Rodrick drew upon this statistic of population and area when discussing South Dakota’s death rate. “In theory, it should have a Covid death rate in the bottom 10,” he writes, “near fellow sparse states like Maine and Wyoming. Instead, there are now more than 1,900 dead — one in 470 South Dakotans.”
Rodrick’s story lays the blame for this death toll at the feet of Governor Noem, but also cites South Dakota’s increased penchant for going maskless. “Stopping in Sheridan, Wyoming on the way out here, I did see significantly more masks in that town than I would see once I got to Rapid City.” Said Rodrick. “I find in South Dakota it was more aggressively anti-mask.”
The story, though sharply critical of the Governor and some aspects of the citizenry, was not meant to demonize everyday South Dakotans. “I don’t like to put all estimated 880-890,000 people in the same bucket,” he said, “because, from the story you can see I did talk to a lot of people who were concerned and who were masking up, and who wanted stricter masking policies.”
Speaking to positive experiences he had in the state, Rodrick talked about his experiences on South Dakota’s reservations, and how welcoming he found their communities to be.
Rodrick made sure to highlight the situation South Dakota’s indigenous community is in, something he also focused on in his story. “One of the major problems that South Dakota, a really rural place, has — is being 200 – 300 miles from a ventilator,” he says.
On major stop along Rodrick’s route was Deadwood, a city that has not slowed business in the pandemic, and by some accounts, has only gotten busier. It was in this town he says, that he truly feared for his health. “This is Deadwood — there’s four or five states nearby — it’s a clientele that is aggressively anti-mask,” says Rodrick, “I did feel fear.”
Rodrick also spoke to what he sees as Noem’s political ambitions. The governor has stated on occasions that she does not plan to run for higher office, but according to Rodrick, she would have little reason yet to declare her intention if she did.
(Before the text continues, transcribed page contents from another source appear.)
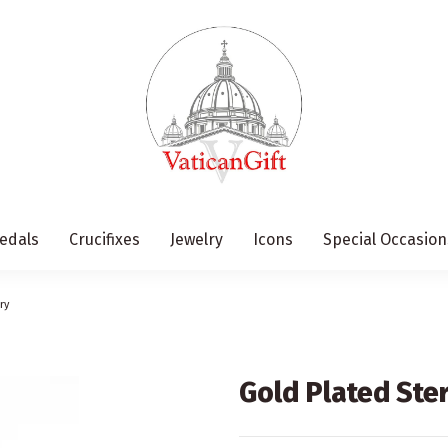
edals
Crucifixes
Jewelry
Icons
Special Occasion
ry
Gold Plated Ster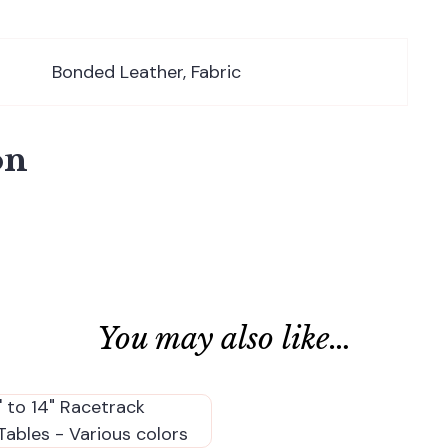
Bonded Leather, Fabric
on
You may also like…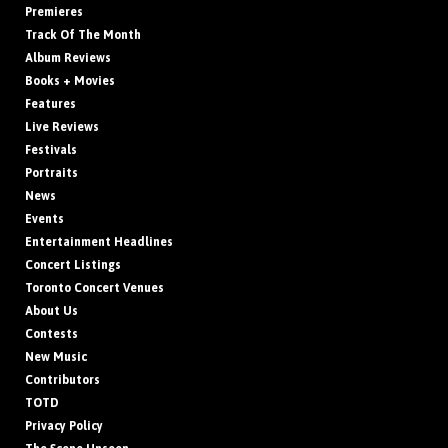
Premieres
Track Of The Month
Album Reviews
Books + Movies
Features
Live Reviews
Festivals
Portraits
News
Events
Entertainment Headlines
Concert Listings
Toronto Concert Venues
About Us
Contests
New Music
Contributors
TOTD
Privacy Policy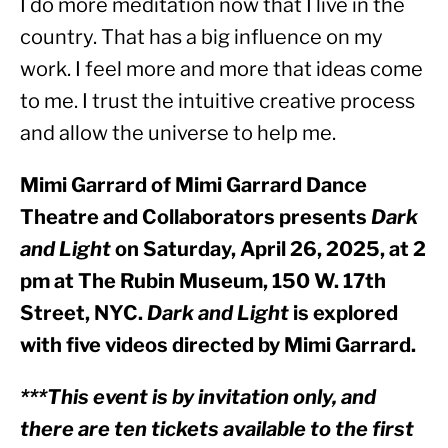
I do more meditation now that I live in the 
country. That has a big influence on my 
work. I feel more and more that ideas come 
to me. I trust the intuitive creative process 
and allow the universe to help me.
Mimi Garrard of Mimi Garrard Dance 
Theatre and Collaborators presents 
Dark 
and Light
 on Saturday, April 26, 2025, at 2 
pm at The Rubin Museum, 150 W. 17th 
Street, NYC. 
Dark and Light
 is explored 
with five videos directed by Mimi Garrard.
***This event is by invitation only, and 
there are ten tickets available to the first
In her public statement, Seidel, as mentioned above, accused Rodrick and Rolling Stone of sexism, and stated that “they don’t like strong women.” We asked Rodrick directly, “do you think your story is sexist.” He replied, “I don’t even know where that comes from. I think there’s one point where we describe her as wearing a sleeveless red dress, which is color you would use to describe a male or female speaking at a large event, and I mention later that when she posed for a picture with Trump, he had a ‘too-long blue tie on’, so I’m not really sure where they’re coming from on that.” Seidel had charged in the statement that Rolling Stone “thinks it’s relevant to comment on Governor Noem’s physical appearance and choice of clothing.”
Seidel ended the statement by referencing Gina Carano, an actress who was recently fired by Disney for comments she made comparing today’s political divide to the treatment of Jewish people in Nazi Germany. “To borrow a line from Gina Carano,” wrote Seidel, “they can’t cancel us if we don’t let them.”
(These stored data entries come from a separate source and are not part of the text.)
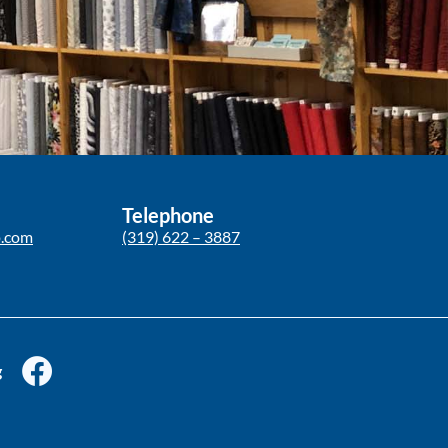
Telephone
p.com
(319) 622 – 3887
g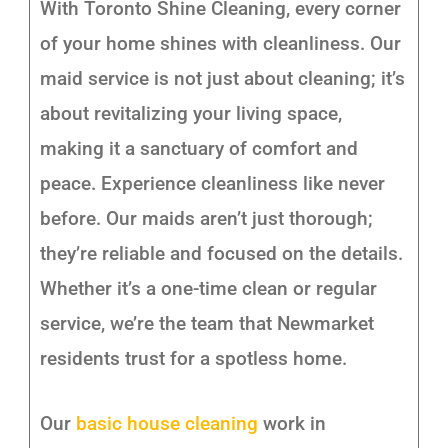
With Toronto Shine Cleaning, every corner
of your home shines with cleanliness. Our
maid service is not just about cleaning; it’s
about revitalizing your living space,
making it a sanctuary of comfort and
peace. Experience cleanliness like never
before. Our maids aren’t just thorough;
they’re reliable and focused on the details.
Whether it’s a one-time clean or regular
service, we’re the team that Newmarket
residents trust for a spotless home.
Our
basic house cleaning
work in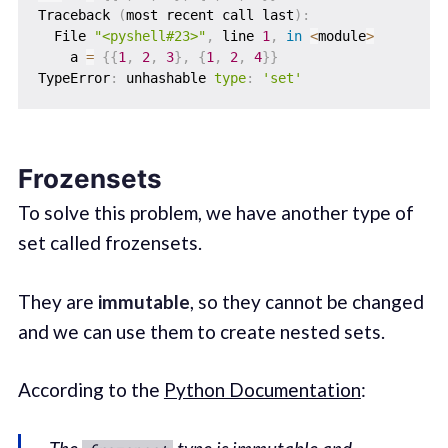
Traceback 
(
most recent call last
)
:
  File 
"<pyshell#23>"
,
 line 
1
,
in
<
module
>
    a 
=
{
{
1
,
2
,
3
}
,
{
1
,
2
,
4
}
}
TypeError
:
 unhashable 
type
:
'set'
Frozensets
To solve this problem, we have another type of
set called frozensets.
They are
immutable
, so they cannot be changed
and we can use them to create nested sets.
According to the
Python Documentation
: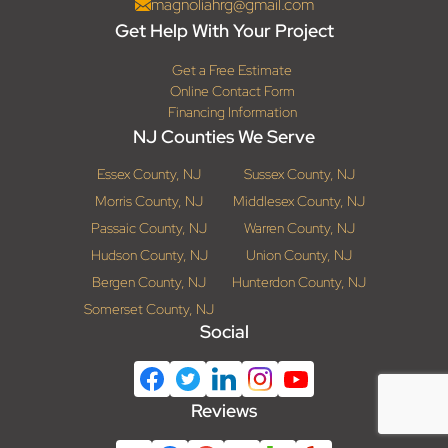
magnoliahrg@gmail.com
Get Help With Your Project
Get a Free Estimate
Online Contact Form
Financing Information
NJ Counties We Serve
Essex County, NJ
Sussex County, NJ
Morris County, NJ
Middlesex County, NJ
Passaic County, NJ
Warren County, NJ
Hudson County, NJ
Union County, NJ
Bergen County, NJ
Hunterdon County, NJ
Somerset County, NJ
Social
Reviews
Rodrick smiled when asked if this story was an attempt to “cancel” anyone. “No.” he said, “The notion that a magazine could cancel anybody is hilarious, and it’s just a political trope to use.”
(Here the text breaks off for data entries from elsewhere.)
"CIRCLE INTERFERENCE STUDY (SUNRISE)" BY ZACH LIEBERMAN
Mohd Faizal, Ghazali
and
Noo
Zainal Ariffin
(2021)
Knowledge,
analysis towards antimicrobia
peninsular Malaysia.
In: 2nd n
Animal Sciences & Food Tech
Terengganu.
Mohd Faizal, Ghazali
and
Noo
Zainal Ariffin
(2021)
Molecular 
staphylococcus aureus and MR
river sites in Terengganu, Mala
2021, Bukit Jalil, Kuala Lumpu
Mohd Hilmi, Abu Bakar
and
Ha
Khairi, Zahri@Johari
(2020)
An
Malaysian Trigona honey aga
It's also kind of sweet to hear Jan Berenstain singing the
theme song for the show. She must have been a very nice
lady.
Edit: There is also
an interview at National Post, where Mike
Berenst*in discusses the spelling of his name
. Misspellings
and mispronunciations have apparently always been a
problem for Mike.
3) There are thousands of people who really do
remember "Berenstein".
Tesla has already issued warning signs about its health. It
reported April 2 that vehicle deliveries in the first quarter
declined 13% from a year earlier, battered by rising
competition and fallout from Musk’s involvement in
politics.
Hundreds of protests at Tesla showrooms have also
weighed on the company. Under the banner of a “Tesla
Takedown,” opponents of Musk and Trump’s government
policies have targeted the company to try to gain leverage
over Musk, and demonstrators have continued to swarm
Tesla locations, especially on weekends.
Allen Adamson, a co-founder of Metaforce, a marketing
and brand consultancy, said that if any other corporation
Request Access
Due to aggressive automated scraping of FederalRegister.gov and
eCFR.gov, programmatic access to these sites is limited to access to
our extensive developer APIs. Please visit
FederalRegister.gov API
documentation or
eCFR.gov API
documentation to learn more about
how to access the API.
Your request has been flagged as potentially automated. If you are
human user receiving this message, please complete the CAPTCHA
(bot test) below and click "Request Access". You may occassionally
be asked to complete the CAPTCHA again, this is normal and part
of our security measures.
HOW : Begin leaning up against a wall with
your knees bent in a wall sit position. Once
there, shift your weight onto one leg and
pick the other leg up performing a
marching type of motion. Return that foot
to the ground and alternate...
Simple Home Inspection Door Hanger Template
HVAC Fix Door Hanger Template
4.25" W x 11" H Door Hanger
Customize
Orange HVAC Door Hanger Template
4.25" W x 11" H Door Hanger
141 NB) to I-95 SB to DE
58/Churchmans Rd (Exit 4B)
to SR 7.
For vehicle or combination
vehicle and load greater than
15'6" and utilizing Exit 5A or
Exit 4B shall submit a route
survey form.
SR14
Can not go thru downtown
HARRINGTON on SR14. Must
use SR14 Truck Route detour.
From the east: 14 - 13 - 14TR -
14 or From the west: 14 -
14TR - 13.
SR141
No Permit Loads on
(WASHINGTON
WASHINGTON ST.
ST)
He also cast criticism at Noem’s public dismissal of the advise of experts like doctors Anthony Fauci and Deborah Birx. “She’s taken shots at Dr. Birx and Dr. Fauci, saying how many times their minds have changed or the information has changed. Well that’s the nature of a pandemic. You don’t know what’s going to happen 12 months or 18 months out. You do the best you can with the science and then you make changes on the fly, but she sees that as a fault, and she’s making no changes on the fly.”
Rodrick tells us that his concern going forward is about the potential damage that could still come. “Her policy is steadfast,” he says. “It’s like a battleship that can’t be turned around. The guns are facing one way, and no matter what happens, she’s going to keep facing that way and firing.”